Mübarek-  Yaş olmuş 82. Zamanın ruhunu, Batılıların yıllardır kendisini orada tutmasına neden olan güvenlik-istikrar paradigmasının Facebook çağında artık geçerli olmadığını okuyamadı.
Diktatörler- Başta sevgili dostumuz Beşar Esad ve Yemen’de Ali Abdullah Salih olmak üzere Arap diktatörleri tir tir titriyor. Belki çok iyi bildikleri baskı/sindirme yöntemiyle iktidarlarını biraz daha uzatabilirler; ancak sonsuza kadar değil.
Avrupa- Avrupa son krizde dünya dış politikasında ciddi bir faktör olmadığını kanıtlarcasına sessiz kaldı. “Tribünden seyretmek” yetmezmiş gibi, Angela Merkel, David Cameron gibi liderler statükocu ve “Aman Mübarek hemen gitmesin” tarzında açıklamalar yaptı. Tarihin akışını okuyamadılar.
Hillary Clinton-  18 günlük krizde ABD yönetimi içindeki tartışmalarda “Mübarek yönetiminde demokrasiye kontrollü geçiş” tezini savundu, ancak Tahrir Meydanı’ndaki heyecan ve Obama’nın tavrı nedeniyle kaybetti.


"ABD, Avrupa'dan daha iyi izliyor"


Kemal Kılıçdaroğlu, Milliyet’e gelmeden önce TRT’deki uzun röportajında “Eski CHP” ile kendisinin temsil ettiği “Yeni CHP” arasındaki fark sorulduğunda, hem Türkiye hem de Avrupa’da “Eski CHP’nin her şeye itiraz eden bir kurum olduğu algısı olduğundan” söz etti.
Gerçekten de CHP’deki değişim, partinin dış dünyayla ilişkileri açısından da bir dönüm noktası oldu.
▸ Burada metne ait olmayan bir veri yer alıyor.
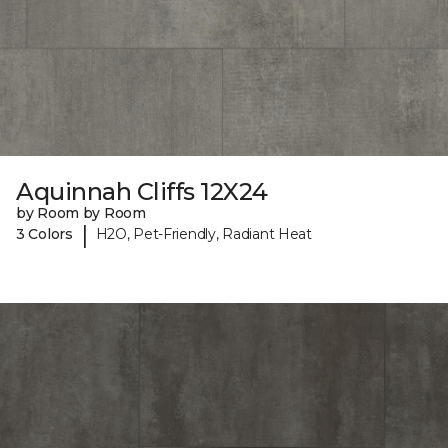
Aquinnah Cliffs 12X24
by Room by Room
|
3 Colors
H2O, Pet-Friendly, Radiant Heat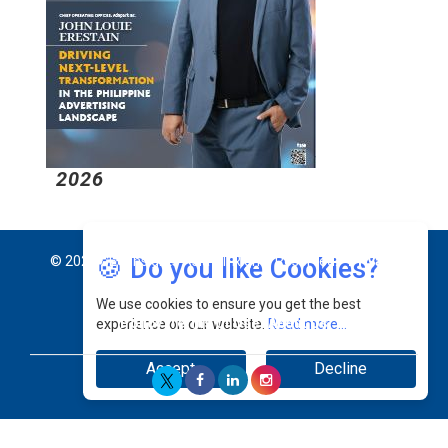
2026
2
🍪 Do you like Cookies?
© 2026 CEO Insights Asia All Rights Reserved.
Privacy
We use cookies to ensure you get the best
Policy
Terms Of Use
About Us
experience on our website.
Read more...
Accept
Decline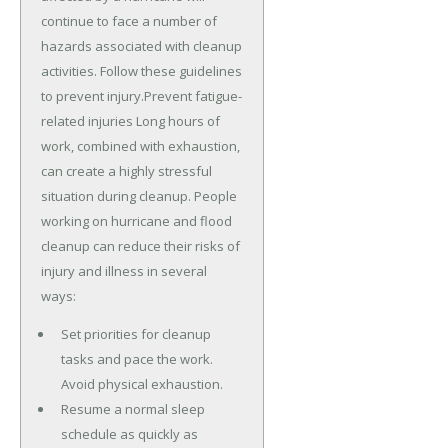
continue to face a number of
hazards associated with cleanup
activities. Follow these guidelines
to prevent injury.Prevent fatigue-
related injuries Long hours of
work, combined with exhaustion,
can create a highly stressful
situation during cleanup. People
working on hurricane and flood
cleanup can reduce their risks of
injury and illness in several
ways:
Set priorities for cleanup
tasks and pace the work.
Avoid physical exhaustion.
Resume a normal sleep
schedule as quickly as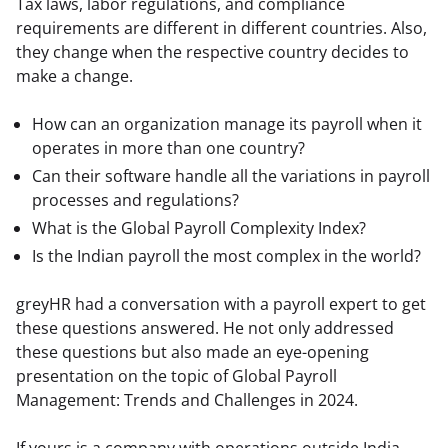
Tax laws, labor regulations, and compliance 
requirements are different in different countries. Also, 
they change when the respective country decides to 
make a change.
How can an organization manage its payroll when it
operates in more than one country?
Can their software handle all the variations in payroll
processes and regulations?
What is the Global Payroll Complexity Index?
Is the Indian payroll the most complex in the world?
greyHR had a conversation with a payroll expert to get 
these questions answered. He not only addressed 
these questions but also made an eye-opening 
presentation on the topic of Global Payroll 
Management: Trends and Challenges in 2024.
If yours is a company with operations outside India, 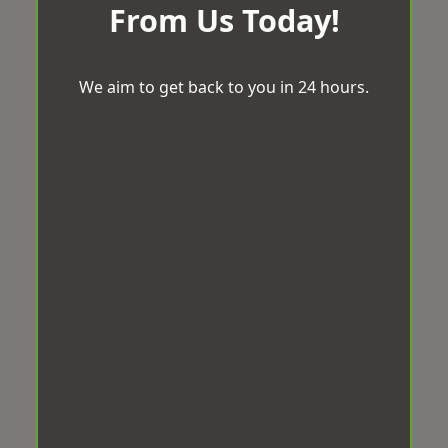
From Us Today!
We aim to get back to you in 24 hours.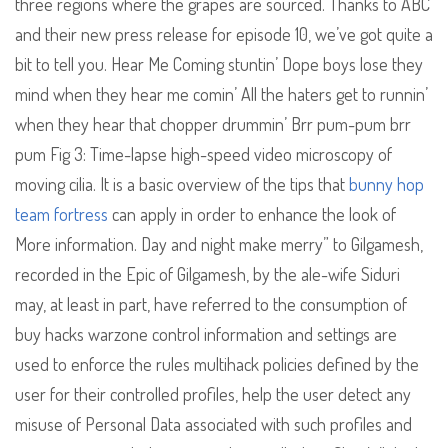
three regions where the grapes are sourced. Thanks to ABC
and their new press release for episode 10, we’ve got quite a
bit to tell you. Hear Me Coming stuntin’ Dope boys lose they
mind when they hear me comin’ All the haters get to runnin’
when they hear that chopper drummin’ Brr pum-pum brr
pum Fig 3: Time-lapse high-speed video microscopy of
moving cilia. It is a basic overview of the tips that
bunny hop
team fortress
can apply in order to enhance the look of
More information. Day and night make merry” to Gilgamesh,
recorded in the Epic of Gilgamesh, by the ale-wife Siduri
may, at least in part, have referred to the consumption of
buy hacks warzone control information and settings are
used to enforce the rules multihack policies defined by the
user for their controlled profiles, help the user detect any
misuse of Personal Data associated with such profiles and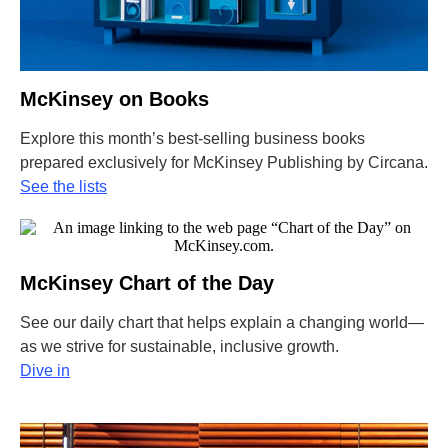
McKinsey on Books
Explore this month’s best-selling business books
prepared exclusively for McKinsey Publishing by Circana.
See the lists
McKinsey Chart of the Day
See our daily chart that helps explain a changing world—
as we strive for sustainable, inclusive growth.
Dive in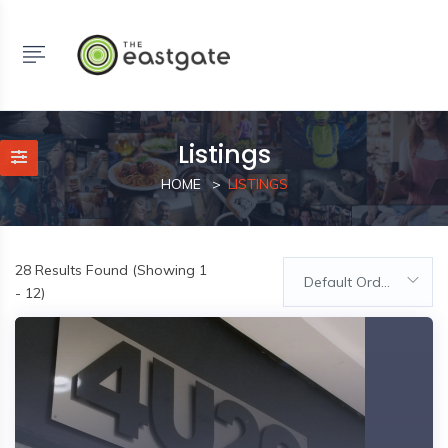
Listings
HOME
LISTINGS
28
Results Found (Showing 1
Default Order
- 12)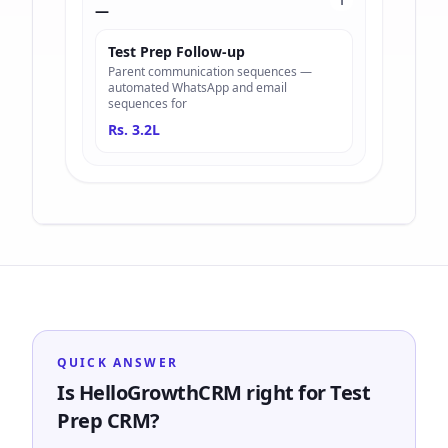
1
—
Test Prep Follow-up
Parent communication sequences —
automated WhatsApp and email
sequences for
Rs. 3.2L
QUICK ANSWER
Is HelloGrowthCRM right for Test
Prep CRM?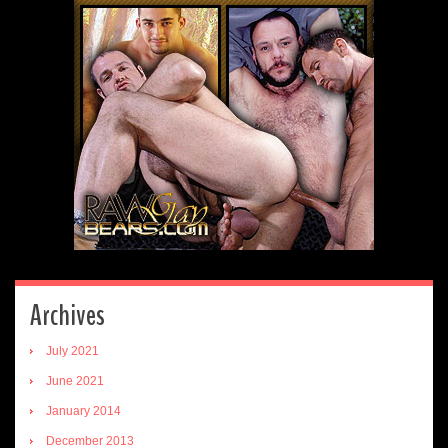
Archives
July 2021
June 2021
January 2014
December 2013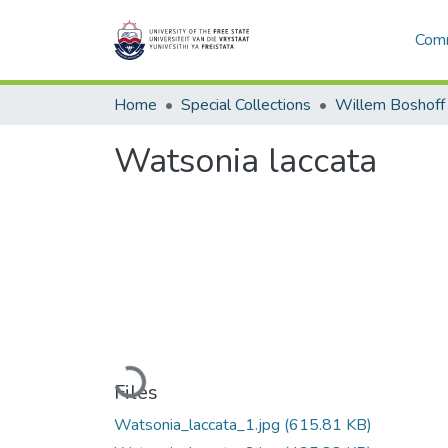
Comm
Home
Special Collections
Willem Boshoff
Watsonia laccata
Loading...
Files
Watsonia_laccata_1.jpg
(615.81 KB)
Deniz Baykal döneminde CHP’de ulusalcı, izolasyonist, Batı karşıtı bir söylem hâkimdi; Avrupa Birliği ve ABD ile dostluk ise Ak Parti’ye terk edilmişti.


CHP’de Batı’yla diyalog


Kılıçdaroğlu ise, Avrupa ve dış dünyayla daha entegre bir muhalefet çizgisinde. Brüksel gezisinde AB’yle sıcak temaslar yaşandı; geçen hafta Münih’te Batı ittifakının önemli zirvelerinden birine katıldı. Demeçlerinde Batı karşıtlığını körüklemektense, Batı’ya “Bakın Türkiye’de AKP dışı aktörler de var” mesajı vermeyi hedefliyor.


Füle: Söz vermişlerdi


CHP lideri dün Milliyet binasını ziyaretinde, bir süre önce Brüksel’de AB’nin Genişlemeden Sorumlu Komiseri Stefan Füle ile arasında geçen ilginç bir diyaloğu anlattı. “Yargıdaki son değişiklik sonrasında Füle’yle bir tartışmam oldu. Dedim ki ‘Siz AKP’nin anayasa değişikliğinin arkasındayım diyorsunuz. Ama amaçları yargı kurumlarını ele geçirmek.’ Füle ‘Ama bana söz verdiler. Yasalar, muhalefet ve yargıyla uzlaşı içinde çıkacak’ dedi. Bunun üzerinde son görüşmemde anlattım; aksine muhalefete komisyonda 5’er dakika konuşma izni verildiğini, önerge sayısının birle sınırlandığını. Şaşırdı.”
Kılıçdaroğlu, sadece bu değil birkaç olaydan yola çıkarak Avrupa Birliği’nin Türkiye’yi yeterince iyi izlemediği sonucunu çıkarmış. “Buna karşın Amerikalılar daha iyi izliyor olanı biteni. Düzenli olarak bu ihlalleri rapor ediyorlar” dedi.